River Jova (ˈd͡ʒova)
To the humans, it's a source of plentiful fish and the site of a huge natural harbour.
The Jova cuts a huge swathe from the icy north to the sunny south in eastern Pfemba, almost splitting the Pfemba Peninsula entirely. Until a couple of centuries ago, the river was completely impassable on foot without entering the main landmass.
Considering this, it's possible that the northern parts of the Jova are the site of the first meetings between humans and vena, at least in recorded history.
For centuries, the vena of the area have used this river as part of their funeral rites. Cremation is a hugely common vena practice, but this river showcases a unique take on it.
The dead are placed onto a ceremonial raft with their most treasured belongings and set alight, to drift down the river and, eventually, into the sea.
Of course, that was all very confusing when the humans settling near what would become Yenagun kept finding burned corpses, ruined watercraft, and assorted treasures and weapons.
These likely fed into early human myths and stereotypes of vena as warmongers and barbarians.
A Complicated Name
There is some disagreement on the history of the name, although the prevailing theory traces the word back as two roots from two different languages:
The first part of the name almost certainly comes from the Old Elveñan term 'cho'. The word usually refers to a still body of water, so it's likely that the vena who used this term were referring to the river's mouth, or the destination of their offerings.
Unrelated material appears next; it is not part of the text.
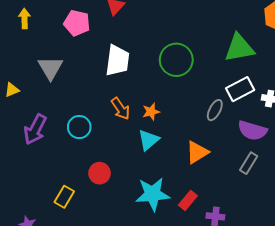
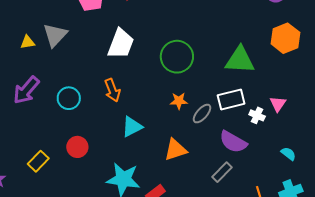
yellow triangle: (12, 90) -> (28, 42), moved
orange star: (151, 112) -> (179, 101), moved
|cho + fae||water related to vena|
|jova||name of the river|
This part is more difficult to trace back to a definitive origin. It may have stemmed from the adpositional 'pfa' from Old Elveñan, meaning on/at/with. Going back to Proto-Pfemban, it may have come from a similar word there, or even from the original Elveñan word for person, 'fenä'.
However, the Jova spans an incredible length. It reaches from native vena lands through human-dominated territories all the way to Yenagun, a city that has changed hands often in the lands few centuries. With this in mind, it's very possible that the second part comes from an old human term for the vena, 'fae'.
If both assumptions hold true, then the river was likely actually named by humans, copying the vena who referred to the water as 'cho' and simply sticking their own word 'fae' onto it.
Chofa, literally meaning 'vena water', became Jova over time.
Yenagun was originally named 'Jovham', after this river.
Often referred to by other species as elves. The most magically adept species after tilkens.